■ **RECORDS SHOWN**:
***

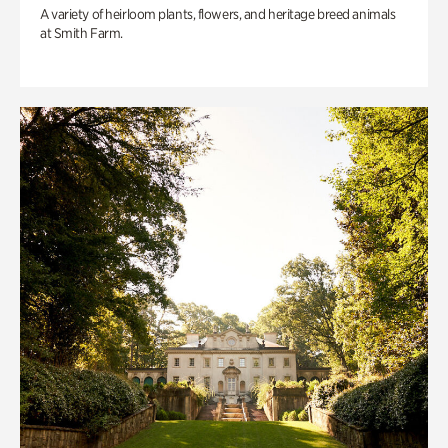
A variety of heirloom plants, flowers, and heritage breed animals
at Smith Farm.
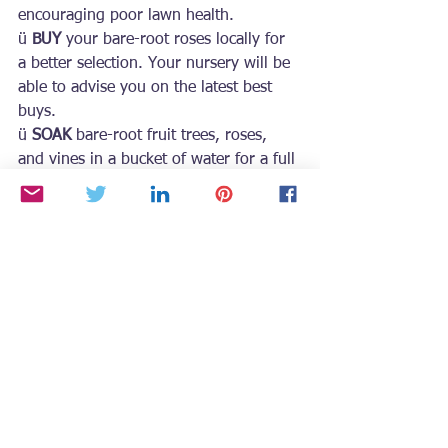
encouraging poor lawn health.
ü 
BUY
 your bare-root roses locally for 
a better selection. Your nursery will be 
able to advise you on the latest best 
buys.
ü 
SOAK
 bare-root fruit trees, roses, 
and vines in a bucket of water for a full 
day before planting. Anything in a 
cardboard box must be removed to 
spread out the roots. Cut off any 
damaged or broken roots.
For more seasonal gardening tips and 
inspiration, grab a copy of Growing
with the Goddess Gardener
 at 
https://www.CynthiaBrian.com/books
.
Raised in Napa County vineyards, 
Cynthia Brian is a New York Times best-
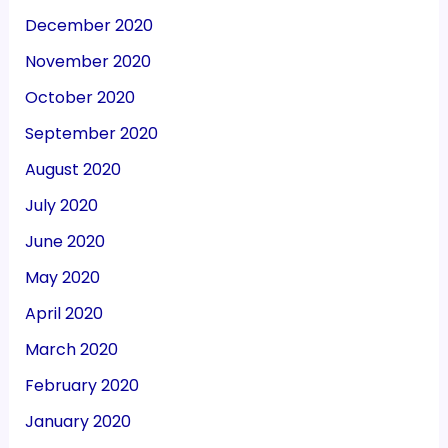
December 2020
November 2020
October 2020
September 2020
August 2020
July 2020
June 2020
May 2020
April 2020
March 2020
February 2020
January 2020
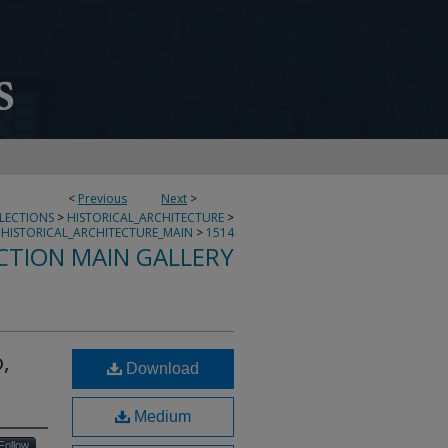
<
Previous
Next
>
LLECTIONS
>
HISTORICAL_ARCHITECTURE
>
HISTORICAL_ARCHITECTURE_MAIN
>
1514
CTION MAIN GALLERY
,
Download
Medium
Follow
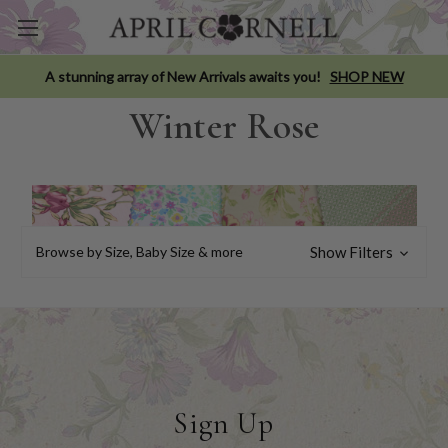
A stunning array of New Arrivals awaits you!
SHOP NEW
Winter Rose
Browse by Size, Baby Size & more
Show Filters
Sign Up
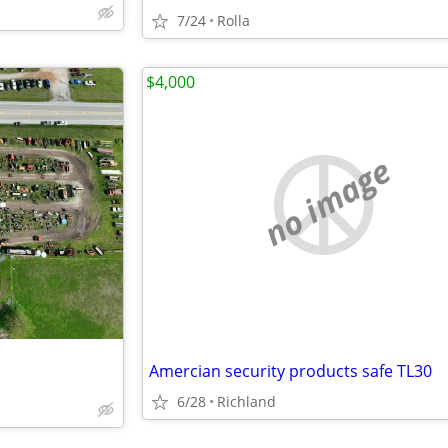
7/24
Rolla
$4,000
no image
Amercian security products safe TL30
6/28
Richland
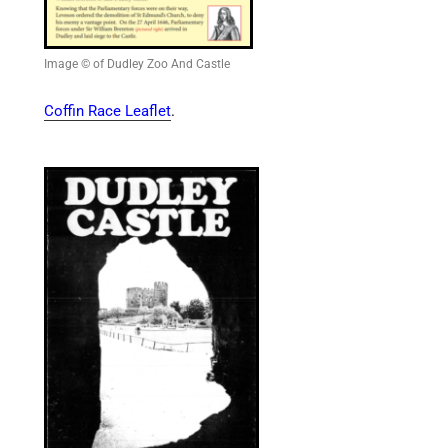
Image © of Dudley Zoo And Castle
Coffin Race Leaflet
.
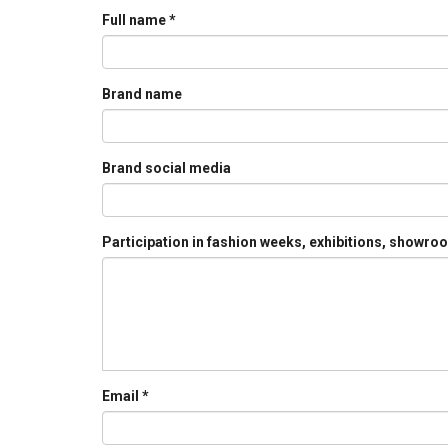
Full name
*
Brand name
Brand social media
Participation in fashion weeks, exhibitions, showr
Email
*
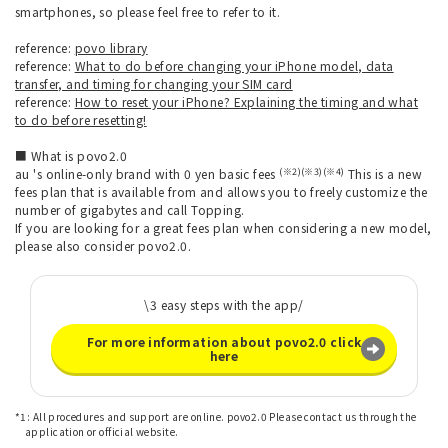
smartphones, so please feel free to refer to it.
reference:
povo library
reference:
What to do before changing your iPhone model, data
transfer, and timing for changing your SIM card
reference:
How to reset your iPhone? Explaining the timing and what
to do before resetting!
■ What is povo2.0
(※2)(※3)(※4)
au 's online-only brand with 0 yen basic fees
This is a new
fees plan that is available from and allows you to freely customize the
number of gigabytes and call Topping.
If you are looking for a great fees plan when considering a new model,
please also consider povo2.0.
\3 easy steps with the app/
For more information about povo2.0 click
here
*1: All procedures and support are online. povo2.0 Please contact us through the
application or official website.
​ ​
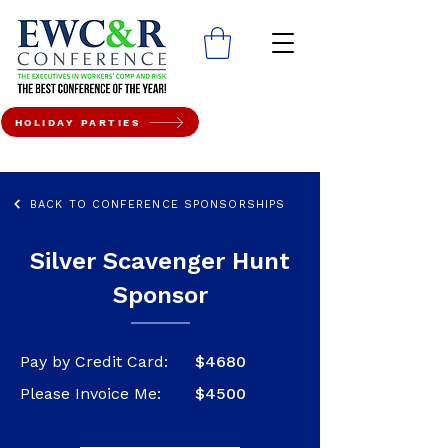
HOLIDAY PARTIES
BACK TO CONFERENCE SPONSORSHIPS
Silver Scavenger Hunt
Sponsor
Pay by Credit Card:
$4680
Please Invoice Me:
$4500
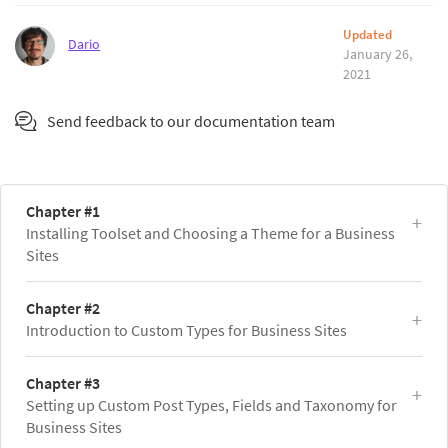
Updated
Dario
January 26,
2021
Send feedback to our documentation team
Chapter #1
Installing Toolset and Choosing a Theme for a Business
Sites
Chapter #2
Introduction to Custom Types for Business Sites
Chapter #3
Setting up Custom Post Types, Fields and Taxonomy for
Business Sites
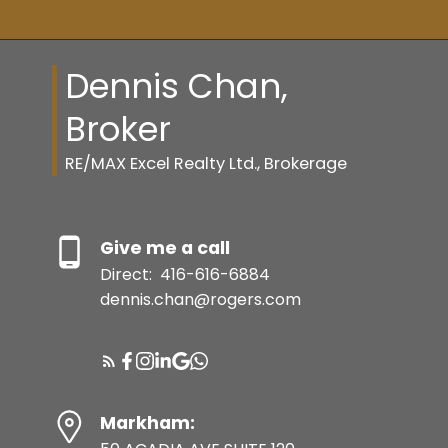
MORTGAGE CALCULATOR
Dennis Chan,
HOME EVALUATION
Broker
TORONTO LAND TRANSFER TAX
RE/MAX Excel Realty Ltd., Brokerage
CALCULATOR
RE/MAX CANADA
Give me a call
Direct:
416-616-6884
dennis.chan@rogers.com
TORONTO REGIONAL REAL
ESTATE BOARD
TARION (NEW HOME
WARRANTY)
Markham:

***

■ **WORK REQUIRED**: Look through the entries above for the word "roses". Copy every line where it shows up.

■ **ANSWER TO THE EXERCISE**:
 your bare-root roses locally for 
 bare-root fruit trees, roses, 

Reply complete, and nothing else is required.